Curating Medical Image Datasets with Jie Wu from Segmed

The accelerated development of medical AI could be life-changing for patients. Unfortunately, accessing large amounts of diverse, standardized data has been a major stumbling block to progress. That’s where Segmed comes in, a platform that allows researchers to access diverse, high-quality, and de-identified medical imaging data. Crucially, Segmed’s platform also provides data for medical AI training and validation.

I am joined today, by Segmed’s co-founder, Jie Wu, to discuss how they are solving key data issues to rapidly accelerate medical AI development.

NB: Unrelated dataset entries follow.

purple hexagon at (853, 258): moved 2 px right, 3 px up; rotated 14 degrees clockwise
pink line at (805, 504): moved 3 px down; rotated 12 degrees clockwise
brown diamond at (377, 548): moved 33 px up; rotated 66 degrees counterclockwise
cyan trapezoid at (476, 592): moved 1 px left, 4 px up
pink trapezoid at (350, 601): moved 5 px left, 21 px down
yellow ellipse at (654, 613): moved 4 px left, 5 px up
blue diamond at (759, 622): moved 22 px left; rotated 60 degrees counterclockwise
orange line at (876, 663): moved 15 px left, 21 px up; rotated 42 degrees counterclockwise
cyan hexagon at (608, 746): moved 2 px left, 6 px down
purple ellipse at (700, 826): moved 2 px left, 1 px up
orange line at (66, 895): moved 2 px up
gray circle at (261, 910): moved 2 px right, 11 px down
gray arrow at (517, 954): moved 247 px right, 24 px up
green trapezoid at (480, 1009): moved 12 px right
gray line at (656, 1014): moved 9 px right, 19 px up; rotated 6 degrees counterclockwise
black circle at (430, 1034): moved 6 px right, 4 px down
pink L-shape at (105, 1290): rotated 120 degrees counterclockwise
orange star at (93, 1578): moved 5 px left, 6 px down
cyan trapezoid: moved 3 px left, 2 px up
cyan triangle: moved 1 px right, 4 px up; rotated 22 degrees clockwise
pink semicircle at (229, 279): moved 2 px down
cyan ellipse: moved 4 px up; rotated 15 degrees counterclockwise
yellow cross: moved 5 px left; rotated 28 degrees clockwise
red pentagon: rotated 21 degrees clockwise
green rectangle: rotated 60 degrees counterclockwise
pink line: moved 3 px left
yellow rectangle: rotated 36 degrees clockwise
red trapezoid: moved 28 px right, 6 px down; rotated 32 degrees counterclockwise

You’ll hear Jie break down some of the biggest challenges in curating medical image datasets — including the extra computational power needed to handle high-res medical images, like CT scans — and how they are addressing these obstacles. Jie also takes the time to emphasize the need for diversity when curating medical image datasets and the importance of mitigating bias during the data curation phase. To learn more about Segmed and how they are contributing to the development of medical AI, be sure to tune in today!

Key Points:

A warm welcome to Jie Wu, co-founder of Segmed.
Insight into how Segmed is solving data issues to accelerate medical AI development.
Why solutions to these data issues are crucial for medical research.
Segmed’s focus on medical imaging data.
Their approach to different imaging modalities.
An overview of the key challenges in curating medical image datasets.
How Segmed determines the amount of data they will need.
Best practices for curating a training set of medical images.
Why collecting a diverse range of images is essential.
An overview of how the quality of labels is assessed by experts.
How imaging modality influences Segmed’s approach to creating datasets.
The variations in datasets across different imaging pathologies.
Special considerations that inform the validation set versus the training set.
How bias manifests in models trained on medical images.
Steps that can be taken to mitigate bias during the data curation phase.
How the need for diverse datasets has increased along with greater awareness of bias.
Jie’s thoughts on the future of foundation models in the medical AI space.

Quotes:

“A high-resolution of CT can take up to several gigabytes of storage itself.” — Jie Wu

“I think the most important piece is actually to collect as diversely as possible. So I ask that given the budget limit or maybe time limit, the size of the data set will be limited but it should be at least representative of the target population and targeted practice.” — Jie Wu

“The best quality labels are curated by experts and it is curated by multiple experts.” — Jie Wu

“A 3D image stores much more information than the 2D images, so you need less data for that.” — Jie Wu

“The external validation datasets require much more carefully curated datasets and much higher quality labels, and also it needs to be representative of the population, of the institutions, and also geographical locations.” — Jie Wu

“We hope that we can enter into the development of AI and make these algorithms go to market faster and benefit more people.” — Jie Wu

Links:

Jie Wu on LinkedIn
Segmed

Resources for Computer Vision Teams:

LinkedIn – Connect with Heather.
Computer Vision Insights Newsletter – A biweekly newsletter to help bring the latest machine learning and computer vision research to applications in people and planetary health.
Computer Vision Strategy Session – Not sure how to advance your computer vision project? Get unstuck with a clear set of next steps. Schedule a 1 hour strategy session now to advance your project.

Transcript:

[INTRODUCTION]

[00:00:03] HC: Welcome to Impact AI, brought to you by Pixel Scientia Labs. I’m your host, Heather Couture. On this podcast, I interview innovators and entrepreneurs about building a mission-driven, machine-learning-powered company. If you like what you hear, please subscribe to my newsletter to be notified about new episodes. Plus, follow the latest research in computer vision for people in planetary health. You can sign up at pixelscientia.com/newsletter.

[INTERVIEW]

[0:00:34.6] HC: Today I’m joined by guest, Jie Wu, cofounder and chief data officer at Segmed, to talk about medical image datasets. Jie, welcome to the show.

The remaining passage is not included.